Tuesday, September 3, 2013

A+ Nails, people.

Am I the only one incapable of taking care of this task by myself?!  Honestly yall, I'm about to do some free advertising.  If you don't get your toes done often, you totes should at this fabulous hole in the wall right on the southern Raleigh/Garner/Fuquay just outside the beltline nail salon.  They stay open until 730 people!  That's 1930 to my nursing friends. Don't want anyone showing up at 0730, I mean they're good, but they aren't that good, mmmk?

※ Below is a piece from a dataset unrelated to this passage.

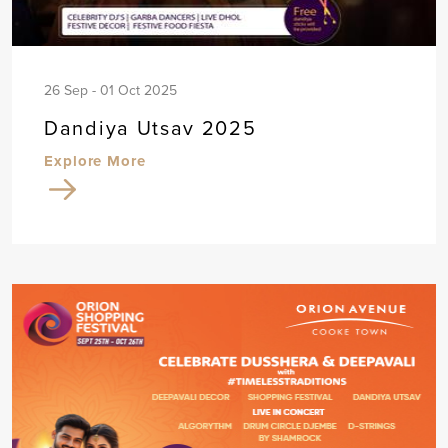
26 Sep - 01 Oct 2025
Dandiya Utsav 2025
Explore More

So after I'm the last appointment in for the day and the last customer out, I try and take this snobby getaway pic of me leaving their outdated nail salon decorating ways in the dust {thus irritating other drivers in the strip mall parking lot because I'm not exactly proficient at driving the get-away car hungry AND taking a rear-view sayonara pic at the same time, because I've never done it before, honestly}

But I had to take two because the first just wasn't right.  That's better.

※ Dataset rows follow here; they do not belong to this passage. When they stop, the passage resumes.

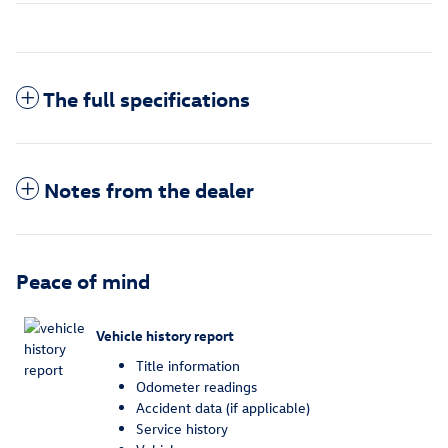
The full specifications
Notes from the dealer
Peace of mind
Vehicle history report
Title information
Odometer readings
Accident data (if applicable)
Service history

Even though you cant even see the store frontage or the parking lot paradise I had backed myself into {or the Subway, Serenity Hair Salon and it's tobacco loving employees out front sitting on the curb, Electric Beans Coffee Shop and/or AutoBell Car Wash-just to name a few, honey} This is all I have to show for my life-saving visit.
So why all the A+ Nail Salon accolades you ask?!  Well in a tragic sequence off events Josh stubbed my freshly painted toe over a Buffalo Chicken Sammie I was inhaling, nearly whole {in a very lady like manner} at Tyler's Taproom in Seaboard Station {those last few details don't really matter at all except to prove that I got out of that dreaded "shopping center" to dwell amongst the favorable as quickly as possible thus regaining all necessary and deserved highest regards, knowing that I only eat bar food in RESPECTABLELY located chain restaurants}-I returned the following day, with a smudge I couldn't handle to look at for the next 2-3 weeks {depending on the budget ;o)}WITH AN 18 MONTH OLD and they sat me BACK in the "spa" chair, fixed my polish and wouldn't accept a dime after listening to my child shriek in excitement over what I have yet to discern.
So here you go, glenn coco- A+ Nail Salon.  Get you some.